I'm afraid I don't understand this, and you'll find a comment towards
this further down. Even when ...

>  hwp-internal isn't usable without hwp, and users wouldn't
> be able to select a different governor.  That doesn't matter while hwp
> defaults off, but it would if or when hwp defaults to enabled.

... it starts defaulting to enabled, selecting another governor can
simply have the side effect of turning off hwp.

> Write to disable the interrupt - the linux pstate driver does this.  We
> don't use the interrupts, so we can just turn them off.  We aren't ready
> to handle them, so we don't want any.  Unclear if this is necessary.
> SDM says it's default disabled.

Definitely better to be on the safe side.

> --- a/docs/misc/xen-command-line.pandoc
> +++ b/docs/misc/xen-command-line.pandoc
> @@ -499,7 +499,7 @@ If set, force use of the performance counters for 
> oprofile, rather than detectin
>  available support.
>  
>  ### cpufreq
> -> `= none | {{ <boolean> | xen } 
> [:[powersave|performance|ondemand|userspace][,<maxfreq>][,[<minfreq>][,[verbose]]]]}
>  | dom0-kernel`
> +> `= none | {{ <boolean> | xen } 
> [:[powersave|performance|ondemand|userspace][,<hdc>][,[<hwp>]][,[<maxfreq>]][,[<minfreq>]][,[verbose]]]}
>  | dom0-kernel`

Considering you use a special internal governor, the 4 governor alternatives are
meaningless for hwp. Hence at the command line level recognizing "hwp" as if it
was another governor name would seem better to me.

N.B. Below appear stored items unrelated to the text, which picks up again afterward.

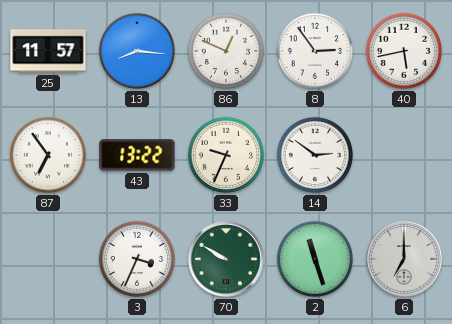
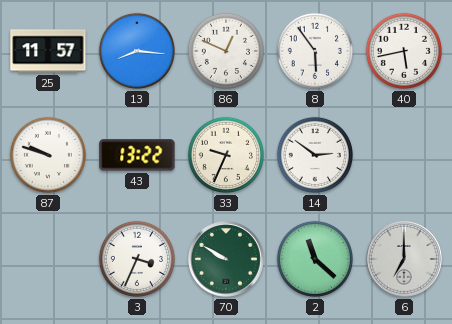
8: 2:54 -> 5:54
87: 6:54 -> 9:48
2: 11:27 -> 11:22
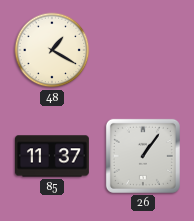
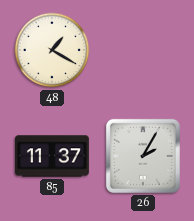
26: 1:06 -> 2:05
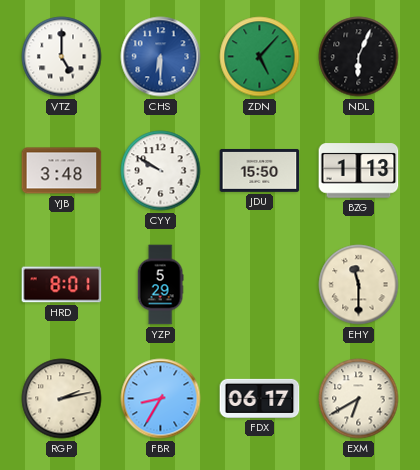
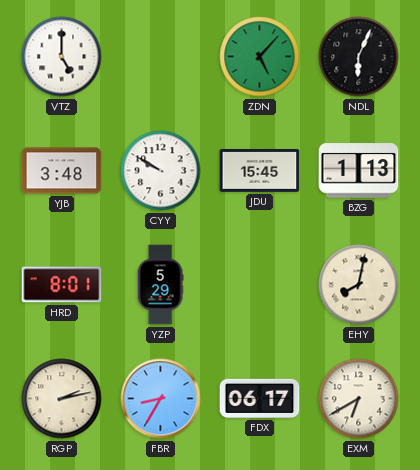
CHS: 6:30 -> none
JDU: 15:50 -> 15:45
EHY: 11:30 -> 8:02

This would then also get rid
of one of the two special "no-" prefix parsing cases (which I'm not overly
happy about).

Even if not done that way I'm puzzled by the way you spell out the interaction
of "hwp" and "hdc": As you say in the description, "hdc" is meaningful only when
"hwp" was specified, so even if not merged with the governors group "hwp" should
come first, and "hdc" ought to be rejected if "hwp" wasn't first specified. (The
way you've spelled it out it actually looks to be kind of the other way around.)

Strictly speaking "maxfreq" and "minfreq" also should be objected to when "hwp"
was specified.

Overall I'm getting the impression that beyond your "verbose" related adjustment
more is needed, if you're meaning to get things closer to how we parse the
option (splitting across multiple lines to help see what I mean):

`= none
 | {{ <boolean> | xen } [:{powersave|performance|ondemand|userspace}
                          [{,hwp[,hdc]|[,maxfreq=<maxfreq>[,minfreq=<minfreq>]}]
                          [,verbose]]}
 | dom0-kernel`

(We're still parsing in a more relaxed way, e.g. minfreq may come ahead of
maxfreq, but better be more tight in the doc than too relaxed.)

Furthermore while max/min freq don't apply directly, there are still two MSRs
controlling bounds at the package and logical processor levels.

> --- /dev/null
> +++ b/xen/arch/x86/acpi/cpufreq/hwp.c
> @@ -0,0 +1,506 @@
> +/* SPDX-License-Identifier: GPL-2.0 */
> +/*
> + * hwp.c cpufreq driver to run Intel Hardware P-States (HWP)
> + *
> + * Copyright (C) 2021 Jason Andryuk <jandr...@gmail.com>
> + */
> +
> +#include <xen/cpumask.h>
> +#include <xen/init.h>
> +#include <xen/param.h>
> +#include <xen/xmalloc.h>
> +#include <asm/io.h>
> +#include <asm/msr.h>
> +#include <acpi/cpufreq/cpufreq.h>
> +
> +static bool feature_hwp;
> +static bool feature_hwp_notification;
> +static bool feature_hwp_activity_window;
> +static bool feature_hwp_energy_perf;
> +static bool feature_hwp_pkg_level_ctl;
> +static bool feature_hwp_peci;
> +
> +static bool feature_hdc;

Most (all?) of these want to be __ro_after_init, I expect.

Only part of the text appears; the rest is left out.